__Task instructions__
Looking at the data below, count the lines that contain the string "Documents". Write only the total.

(Source records)

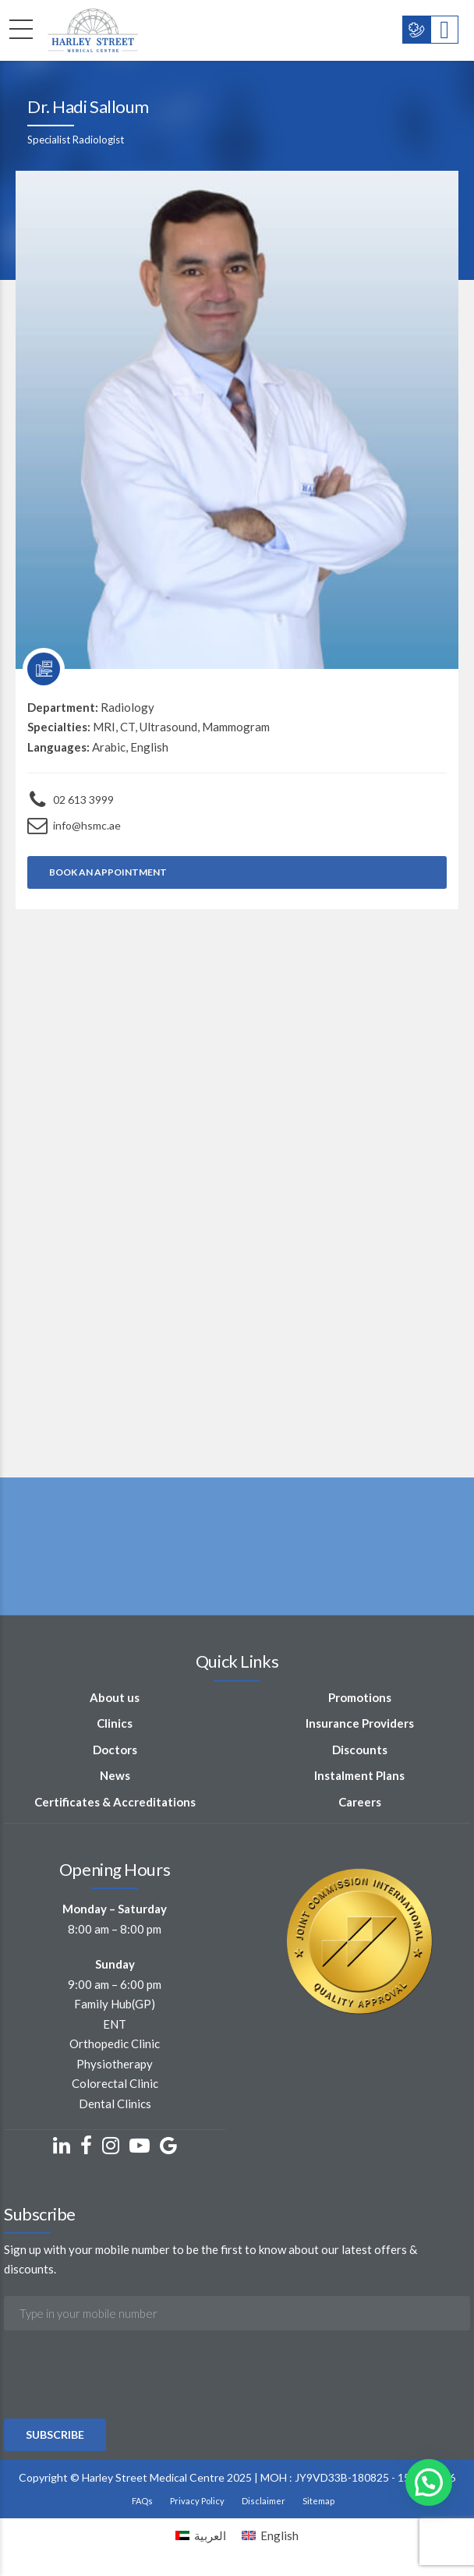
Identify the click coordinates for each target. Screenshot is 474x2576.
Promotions (359, 1697)
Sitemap (318, 2501)
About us (115, 1697)
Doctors (115, 1750)
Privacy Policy (197, 2501)
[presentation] (122, 2416)
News (115, 1775)
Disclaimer (263, 2501)
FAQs (142, 2501)
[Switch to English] (270, 2535)
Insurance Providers (360, 1723)
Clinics (115, 1723)
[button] (428, 2482)
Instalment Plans (359, 1775)
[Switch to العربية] (201, 2535)
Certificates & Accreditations (115, 1802)
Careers (359, 1802)
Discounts (359, 1750)
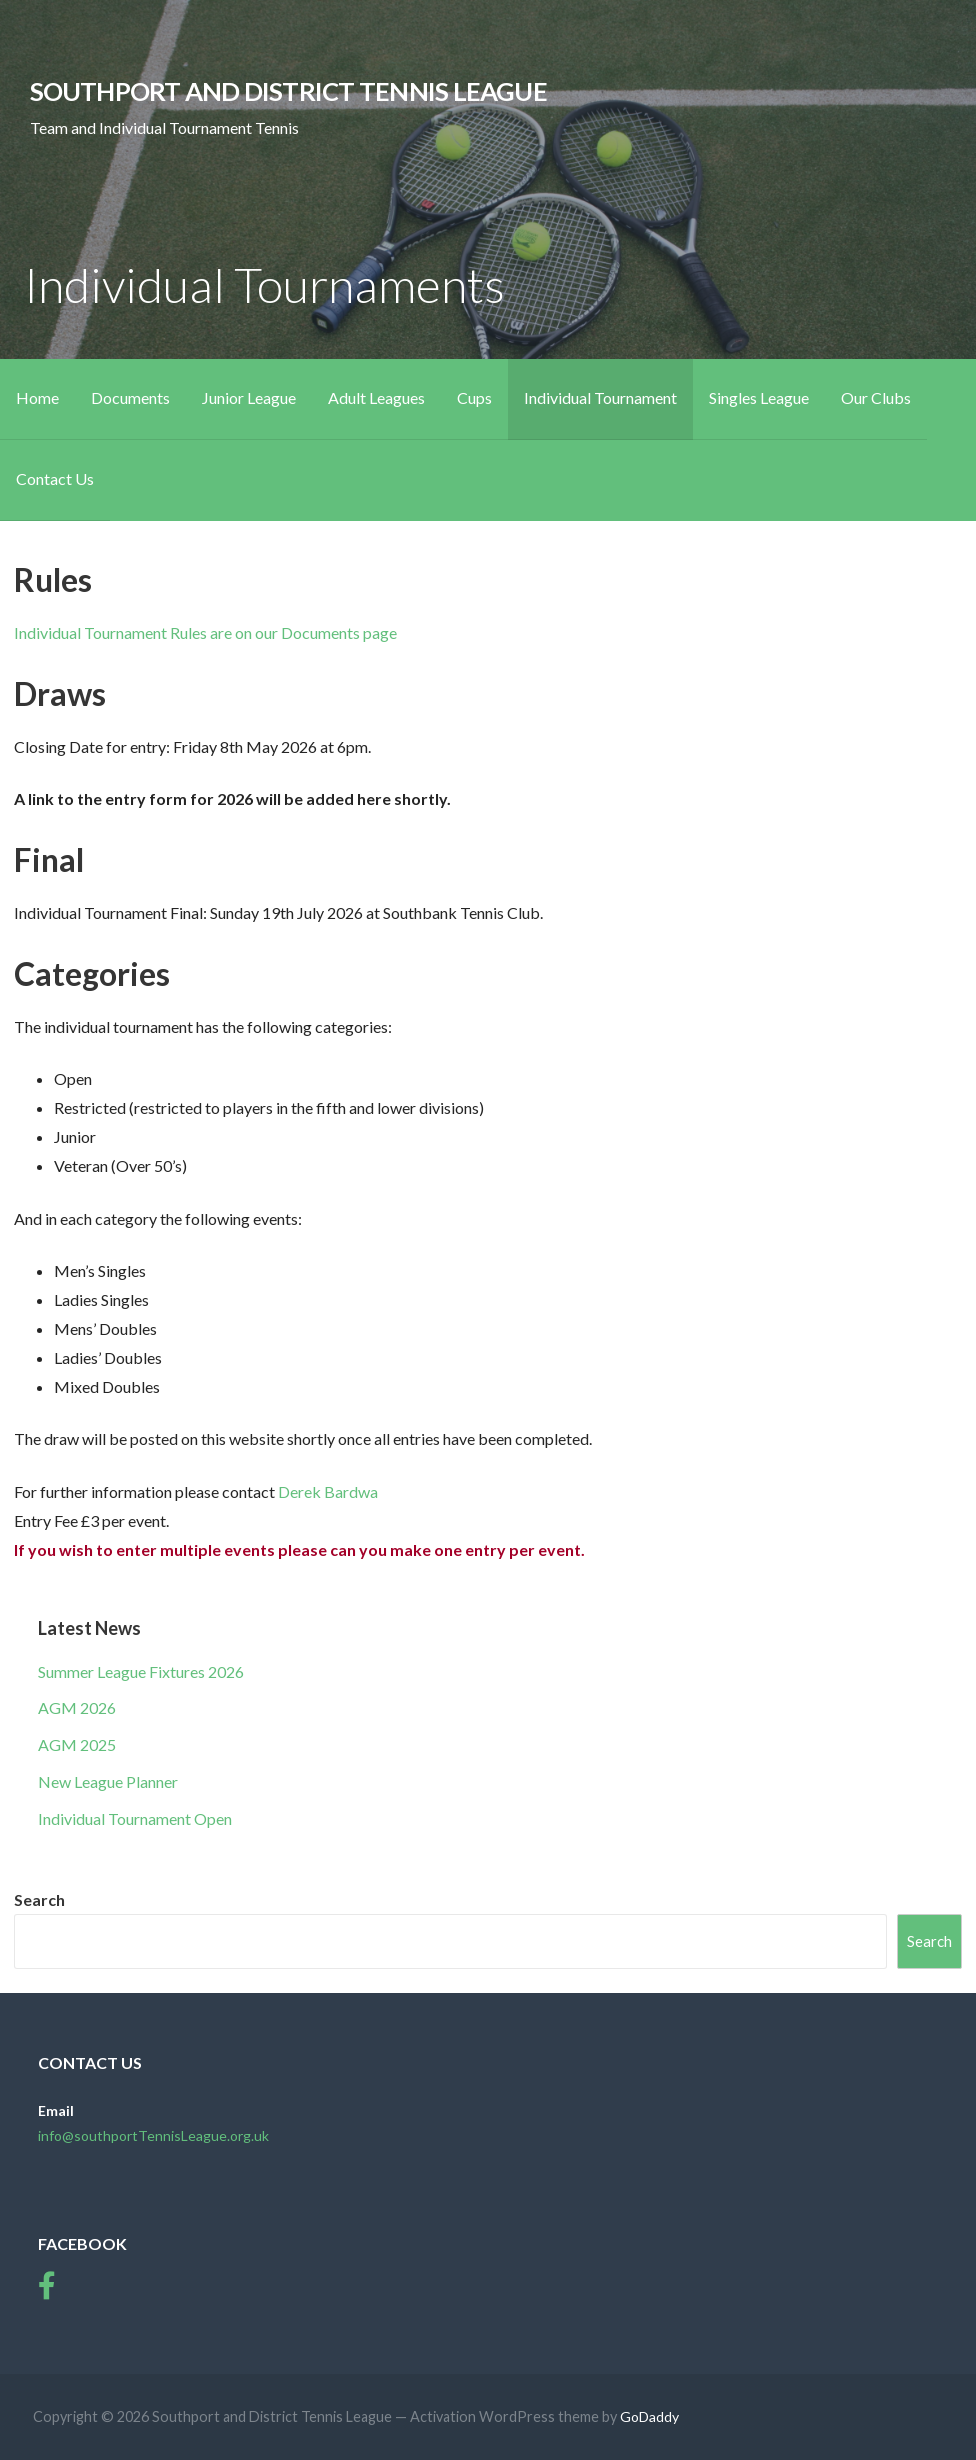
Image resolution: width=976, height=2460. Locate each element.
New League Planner (108, 1781)
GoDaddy (649, 2416)
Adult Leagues (376, 397)
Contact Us (55, 478)
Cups (474, 397)
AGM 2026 (77, 1707)
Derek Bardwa (328, 1491)
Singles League (759, 397)
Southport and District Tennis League (288, 91)
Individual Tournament (600, 397)
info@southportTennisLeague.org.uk (153, 2135)
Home (37, 397)
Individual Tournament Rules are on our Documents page (205, 632)
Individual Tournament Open (135, 1818)
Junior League (249, 397)
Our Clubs (876, 397)
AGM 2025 (77, 1744)
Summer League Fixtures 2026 (141, 1671)
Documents (130, 397)
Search (39, 1899)
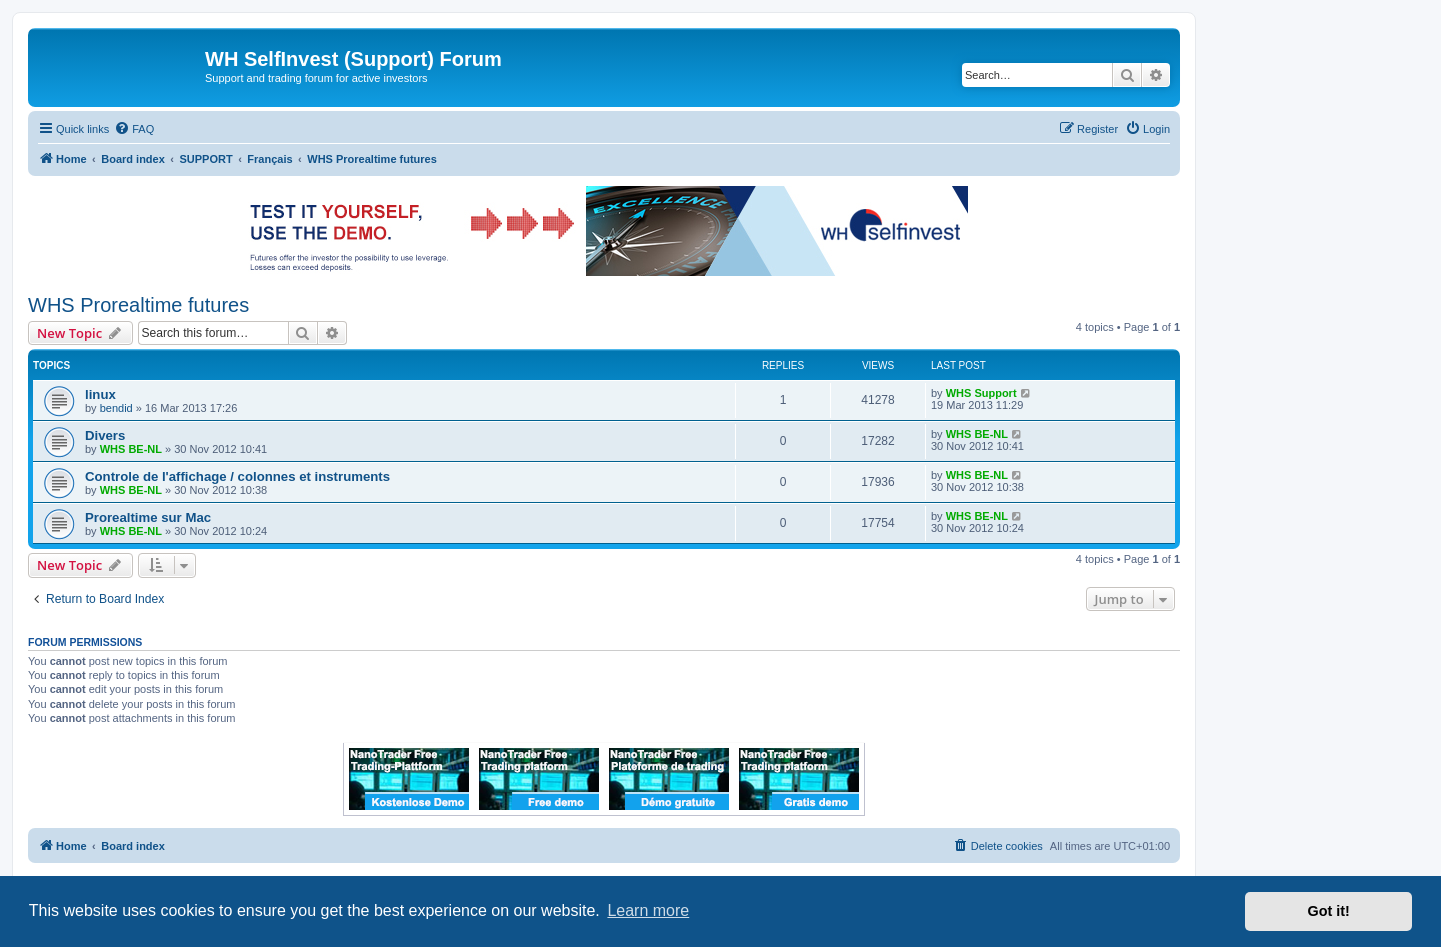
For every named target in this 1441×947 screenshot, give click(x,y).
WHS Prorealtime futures (138, 305)
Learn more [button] (648, 910)
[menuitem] (134, 129)
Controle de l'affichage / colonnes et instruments (237, 476)
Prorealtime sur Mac (148, 517)
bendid (116, 408)
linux (100, 394)
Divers (105, 435)
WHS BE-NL (131, 449)
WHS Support (981, 393)
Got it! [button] (1329, 911)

__Solution to the problem__
2